Companies Act Section 388

Companies Act, Section 388: Provisions Relating to Expert’s Consent and Allotment in Prospectuses of Foreign Companies

Section 388 of the Companies Act, 2013, establishes safeguards regarding the use of expert statements in a prospectus issued in India by or on behalf of a company incorporated, or proposed to be incorporated, outside India. It also ensures that the prospectus binds applicants and issuers to certain statutory provisions concerning the allotment of securities.

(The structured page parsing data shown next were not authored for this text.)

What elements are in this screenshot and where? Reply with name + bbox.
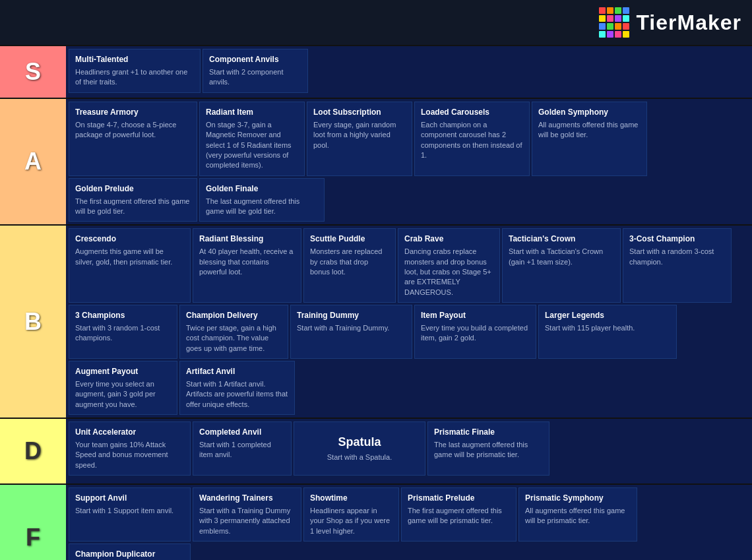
item-showtime: Showtime Headliners appear in your Shop … [303, 487, 399, 542]
item-desc: Every stage, gain random loot from a hig… [313, 120, 406, 150]
item-desc: Your team gains 10% Attack Speed and bon… [75, 440, 184, 470]
item-title: Prismatic Prelude [408, 493, 510, 504]
item-title: Prismatic Finale [434, 427, 543, 438]
item-desc: Start with 1 Artifact anvil. Artifacts a… [186, 379, 288, 410]
logo-pixel [607, 7, 613, 14]
tier-label-s: S [0, 46, 66, 98]
item-title: Component Anvils [209, 54, 301, 65]
item-multi-talented: Multi-Talented Headliners grant +1 to an… [69, 49, 201, 93]
logo-pixel [623, 31, 629, 38]
item-desc: Monsters are replaced by crabs that drop… [310, 247, 389, 277]
item-title: 3-Cost Champion [629, 233, 725, 245]
item-title: Unit Accelerator [75, 427, 184, 438]
tier-row-f: F Support Anvil Start with 1 Support ite… [0, 485, 752, 560]
item-title: Tactician's Crown [509, 233, 614, 245]
tier-b-content: Crescendo Augments this game will be sil… [66, 226, 752, 418]
logo-grid [599, 7, 629, 38]
item-title: Crescendo [75, 233, 184, 245]
item-title: Champion Duplicator [75, 549, 184, 560]
item-title: Champion Delivery [186, 310, 282, 321]
app-container: TierMaker S Multi-Talented Headliners gr… [0, 0, 752, 560]
item-desc: The first augment offered this game will… [75, 197, 191, 217]
item-item-payout: Item Payout Every time you build a compl… [414, 305, 536, 359]
logo-pixel [615, 15, 621, 22]
item-desc: Start with a Training Dummy. [297, 323, 406, 333]
tier-a-content: Treasure Armory On stage 4-7, choose a 5… [66, 99, 752, 224]
item-title: Scuttle Puddle [310, 233, 389, 245]
item-spatula: Spatula Start with a Spatula. [294, 421, 425, 476]
item-desc: On stage 3-7, gain a Magnetic Remover an… [206, 120, 298, 171]
tier-row-d: D Unit Accelerator Your team gains 10% A… [0, 419, 752, 485]
item-title: Showtime [310, 493, 392, 504]
item-golden-finale: Golden Finale The last augment offered t… [199, 178, 325, 222]
item-desc: Start with a Spatula. [327, 452, 392, 462]
item-title: Treasure Armory [75, 107, 191, 118]
item-desc: Start with 2 component anvils. [209, 67, 301, 88]
tier-row-b: B Crescendo Augments this game will be s… [0, 226, 752, 419]
logo-pixel [615, 7, 621, 14]
item-radiant-item: Radiant Item On stage 3-7, gain a Magnet… [199, 102, 305, 176]
item-desc: At 40 player health, receive a blessing … [199, 247, 295, 277]
logo-pixel [623, 7, 629, 14]
item-radiant-blessing: Radiant Blessing At 40 player health, re… [193, 228, 301, 303]
logo-pixel [607, 15, 613, 22]
item-loot-subscription: Loot Subscription Every stage, gain rand… [307, 102, 412, 176]
tier-label-b: B [0, 226, 66, 418]
item-completed-anvil: Completed Anvil Start with 1 completed i… [193, 421, 292, 476]
tier-row-a: A Treasure Armory On stage 4-7, choose a… [0, 99, 752, 226]
item-augment-payout: Augment Payout Every time you select an … [69, 361, 177, 415]
item-treasure-armory: Treasure Armory On stage 4-7, choose a 5… [69, 102, 197, 176]
item-desc: Augments this game will be silver, gold,… [75, 247, 184, 267]
tier-row-s: S Multi-Talented Headliners grant +1 to … [0, 46, 752, 99]
brand-name: TierMaker [636, 11, 741, 35]
item-wandering-trainers: Wandering Trainers Start with a Training… [193, 487, 301, 542]
item-desc: All augments offered this game will be g… [538, 120, 641, 140]
item-title: 3 Champions [75, 310, 171, 321]
header: TierMaker [0, 0, 752, 46]
item-title: Radiant Blessing [199, 233, 295, 245]
item-title: Artifact Anvil [186, 366, 288, 377]
item-loaded-carousels: Loaded Carousels Each champion on a comp… [414, 102, 530, 176]
item-desc: Headliners appear in your Shop as if you… [310, 506, 392, 536]
item-prismatic-finale: Prismatic Finale The last augment offere… [427, 421, 549, 476]
item-prismatic-prelude: Prismatic Prelude The first augment offe… [401, 487, 517, 542]
item-title: Radiant Item [206, 107, 298, 118]
item-tacticians-crown: Tactician's Crown Start with a Tactician… [502, 228, 621, 303]
item-title: Training Dummy [297, 310, 406, 321]
item-3cost-champion: 3-Cost Champion Start with a random 3-co… [623, 228, 732, 303]
item-desc: All augments offered this game will be p… [525, 506, 631, 526]
item-title: Crab Rave [404, 233, 493, 245]
item-component-anvils: Component Anvils Start with 2 component … [203, 49, 308, 93]
item-3-champions: 3 Champions Start with 3 random 1-cost c… [69, 305, 177, 359]
item-title: Larger Legends [545, 310, 670, 321]
tier-s-content: Multi-Talented Headliners grant +1 to an… [66, 46, 752, 98]
item-champion-delivery: Champion Delivery Twice per stage, gain … [179, 305, 288, 359]
item-title: Multi-Talented [75, 54, 194, 65]
logo-pixel [599, 15, 606, 22]
item-desc: Start with a Training Dummy with 3 perma… [199, 506, 295, 536]
item-crescendo: Crescendo Augments this game will be sil… [69, 228, 191, 303]
item-desc: Start with 115 player health. [545, 323, 670, 333]
item-desc: The first augment offered this game will… [408, 506, 510, 526]
item-prismatic-symphony: Prismatic Symphony All augments offered … [518, 487, 637, 542]
tier-label-d: D [0, 419, 66, 483]
logo-pixel [607, 31, 613, 38]
item-desc: Dancing crabs replace monsters and drop … [404, 247, 493, 297]
logo-pixel [599, 23, 606, 30]
item-title: Loot Subscription [313, 107, 406, 118]
logo-pixel [607, 23, 613, 30]
item-desc: Every time you build a completed item, g… [421, 323, 530, 344]
item-training-dummy: Training Dummy Start with a Training Dum… [290, 305, 412, 359]
logo-pixel [599, 31, 606, 38]
item-title: Item Payout [421, 310, 530, 321]
item-desc: Each champion on a component carousel ha… [421, 120, 523, 161]
item-desc: Start with 1 completed item anvil. [199, 440, 285, 460]
item-desc: The last augment offered this game will … [434, 440, 543, 460]
item-title: Golden Prelude [75, 183, 191, 195]
item-title: Spatula [338, 434, 381, 451]
item-desc: Start with a random 3-cost champion. [629, 247, 725, 267]
item-title: Wandering Trainers [199, 493, 295, 504]
logo-pixel [623, 23, 629, 30]
item-artifact-anvil: Artifact Anvil Start with 1 Artifact anv… [179, 361, 295, 415]
tiermaker-logo: TierMaker [599, 7, 741, 38]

To protect investors in India from misleading or unauthenticated statements attributed to experts in foreign company prospectuses.
To ensure that allotment procedures for securities offered through such prospectuses are subject to Indian legal requirements.
1. Restriction on Issue of Prospectus Without Expert’s Consent

No person is permitted to issue, circulate, or distribute in India any prospectus inviting subscription to securities of a foreign company (whether already incorporated or proposed to be incorporated, and whether or not it has a place of business in India) if:

The prospectus includes a statement purporting to be made by an expert (for example, a valuer, accountant, engineer, or legal adviser), and the expert has not given written consent to the inclusion of the statement in the prospectus in the form and context in which it appears.
The expert initially gave consent but withdrew it before the delivery of the prospectus for registration, or the prospectus fails to include a clear statement that the expert has given, and has not withdrawn, his consent.
Purpose of this requirement:
This ensures that investors can rely on expert opinions included in a prospectus, as such opinions must be expressly authorized by the expert. It prevents unauthorized or distorted use of an expert’s name or statement, thereby protecting both the reputation of experts and the interests of investors.

2. Prospectus Must Bind All Parties to Indian Legal Provisions

A prospectus for securities of a foreign company cannot be issued in India unless it has the effect that:

Every application for securities made in pursuance of the prospectus binds all parties concerned by the provisions of Sections 33 and 40, to the extent applicable. These sections, broadly speaking, deal with:

Section 33: Requirement that every form of application for securities must be accompanied by a prospectus that complies with legal requirements.
Section 40: Provisions relating to securities to be dealt with in stock exchanges, including mandatory listing requirements.
Impact: This ensures that foreign companies issuing securities in India through a prospectus are subject to the same rules of allotment and listing as Indian companies, maintaining a level playing field and safeguarding investor rights.

3. Meaning of “Statement Included in a Prospectus”

For the purposes of this section, a statement shall be deemed to be included in a prospectus if it:

Appears on the face of the prospectus itself, or is contained in any report or memorandum that is either incorporated in the prospectus by reference or issued along with the prospectus.
This broad interpretation prevents companies from avoiding liability by placing expert statements in “attached reports” or “background memoranda” instead of the main body of the prospectus. If the statement is presented to investors together with the prospectus, it is treated as part of the prospectus.